The **Chi-square test** for independence (a.k.a. χ-square test or Pearson’s chi-square test of association) comes in handy when you need to compare two **categorical** variables and when the dataset is made of **counts**. Often this dataset will look like a “contingency table“, something like this:

Food A | Food B | Food C | |
---|---|---|---|

male | count 1A | count 1B | count 1C |

female | count 2A | count 2B | count 2C |

Of course, the nature of these variables will vary. Sometimes there will be only 2 “contingencies” per variable and your dataset will be limited to a 2×2 table, sometimes one or both of the variables will have many more contingencies and the complexity of your dataset will increase accordingly.

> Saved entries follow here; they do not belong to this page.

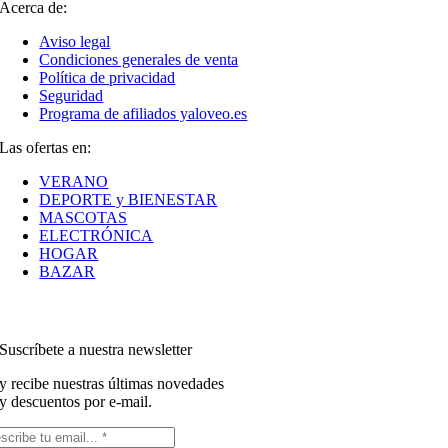
Acerca de:
Aviso legal
Condiciones generales de venta
Política de privacidad
Seguridad
Programa de afiliados yaloveo.es
Las ofertas en:
VERANO
DEPORTE y BIENESTAR
MASCOTAS
ELECTRÓNICA
HOGAR
BAZAR
Suscríbete a nuestra newsletter
y recibe nuestras últimas novedades
y descuentos por e-mail.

Regardless of the number of rows, columns and cells, the goal of the test is often one of these two:

- to define whether there is a link/association/dependence between the 2 variables.
- to define whether the outcome of an experiment follows a principle, a rule and thus match some expectations (goodness of fit).

Note: the result of the Chi-square test might be unreliable if the sample is small (below 10, some say below 5…). One may thus use **Fisher’s exact test** instead for such small samples. Anyway, Fisher’s exact test appears to be valid for all sample sizes.

Lets take an example. We test 3 different types of food (A, B and C) on male and female dogs and note the preference of each individual. We want to know whether there is a food preference that depends on gender. Let’s look at the data:

```
## Food A Food B Food C
## male 45 78 11
## female 63 79 8
```

Let’s proceed with the Chi-square test (where the null hypothesis `H0`

is that food preference is independent of gender) for which the function is `chisq.test()`

:

`chisq.test(experiment)`

```
##
## Pearson's Chi-squared test
##
## data: experiment
## X-squared = 2.5869, df = 2, p-value = 0.2743
```

The obtained p-value is above 0.05. The null hypothesis `H0`

is thus accepted: there is no gender-dependent food preference.

Should you have a preference for Fisher’s exact test, the function is `fisher.test()`

:

`fisher.test(experiment)`

```
##
## Fisher's Exact Test for Count Data
##
## data: experiment
## p-value = 0.2622
## alternative hypothesis: two.sided
```

and the conclusion is the same as for the Chi-square test, in the present case.